→ **Records**:

|---|

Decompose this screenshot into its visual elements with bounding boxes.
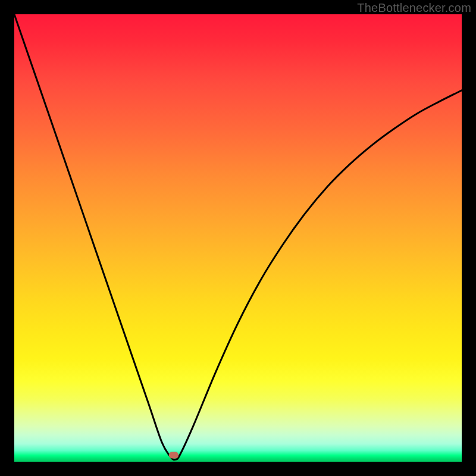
optimal-point-marker xyxy=(169,452,178,459)
plot-area xyxy=(14,14,462,462)
chart-stage: TheBottlenecker.com xyxy=(0,0,476,476)
curve-layer xyxy=(14,14,462,462)
bottleneck-curve xyxy=(14,14,462,460)
watermark-text: TheBottlenecker.com xyxy=(357,1,471,15)
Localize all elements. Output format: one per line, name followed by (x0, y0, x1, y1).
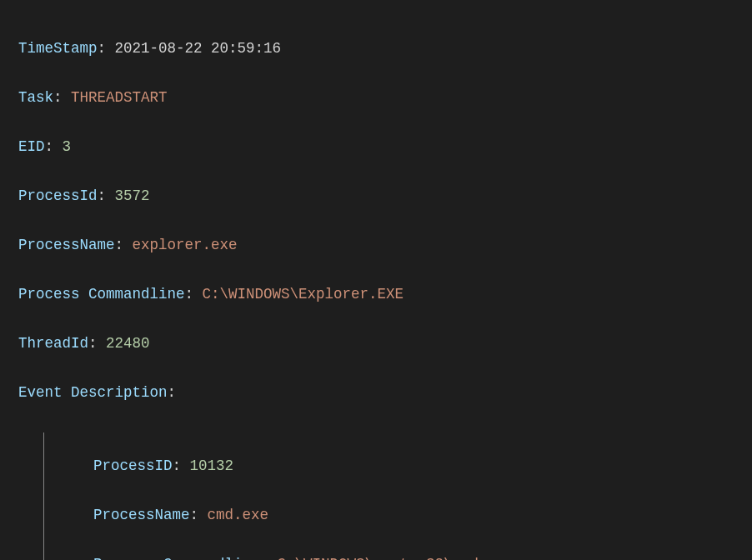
key-processid: ProcessId (18, 188, 98, 204)
line-timestamp: TimeStamp: 2021-08-22 20:59:16 (18, 37, 737, 62)
log-output: TimeStamp: 2021-08-22 20:59:16 Task: THR… (0, 0, 752, 560)
val-processname: explorer.exe (133, 237, 238, 253)
val-n-processid: 10132 (190, 458, 234, 474)
line-cmdline: Process Commandline: C:\WINDOWS\Explorer… (18, 282, 737, 308)
key-n-cmdline: Process Commandline (93, 556, 260, 560)
key-eid: EID (18, 138, 45, 155)
line-processid: ProcessId: 3572 (18, 184, 737, 209)
line-threadid: ThreadId: 22480 (18, 332, 737, 357)
val-threadid: 22480 (106, 335, 150, 352)
key-threadid: ThreadId (18, 335, 88, 352)
val-task: THREADSTART (71, 89, 168, 106)
key-timestamp: TimeStamp (18, 40, 98, 57)
line-eventdesc: Event Description: (18, 381, 737, 406)
key-cmdline: Process Commandline (18, 286, 185, 302)
key-processname: ProcessName (18, 237, 115, 253)
val-eid: 3 (63, 138, 72, 155)
val-n-processname: cmd.exe (208, 507, 269, 523)
val-n-cmdline: C:\WINDOWS\system32\cmd.exe (278, 556, 514, 560)
key-task: Task (18, 89, 53, 106)
key-n-processname: ProcessName (93, 507, 190, 523)
val-processid: 3572 (115, 188, 150, 204)
line-n-cmdline: Process Commandline: C:\WINDOWS\system32… (93, 552, 737, 560)
line-n-processid: ProcessID: 10132 (93, 454, 737, 479)
key-n-processid: ProcessID (93, 458, 173, 474)
val-timestamp: 2021-08-22 20:59:16 (115, 40, 282, 57)
key-eventdesc: Event Description (18, 384, 168, 401)
line-processname: ProcessName: explorer.exe (18, 233, 737, 258)
line-n-processname: ProcessName: cmd.exe (93, 503, 737, 528)
line-task: Task: THREADSTART (18, 86, 737, 111)
line-eid: EID: 3 (18, 135, 737, 160)
val-cmdline: C:\WINDOWS\Explorer.EXE (203, 286, 404, 302)
event-description-block: ProcessID: 10132 ProcessName: cmd.exe Pr… (18, 430, 737, 561)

|---|

→ **Prompt**: What is the number of lines above that hold the string "TheBottlenecker"? Answer with that number alone.

→ **Result of this task**: 2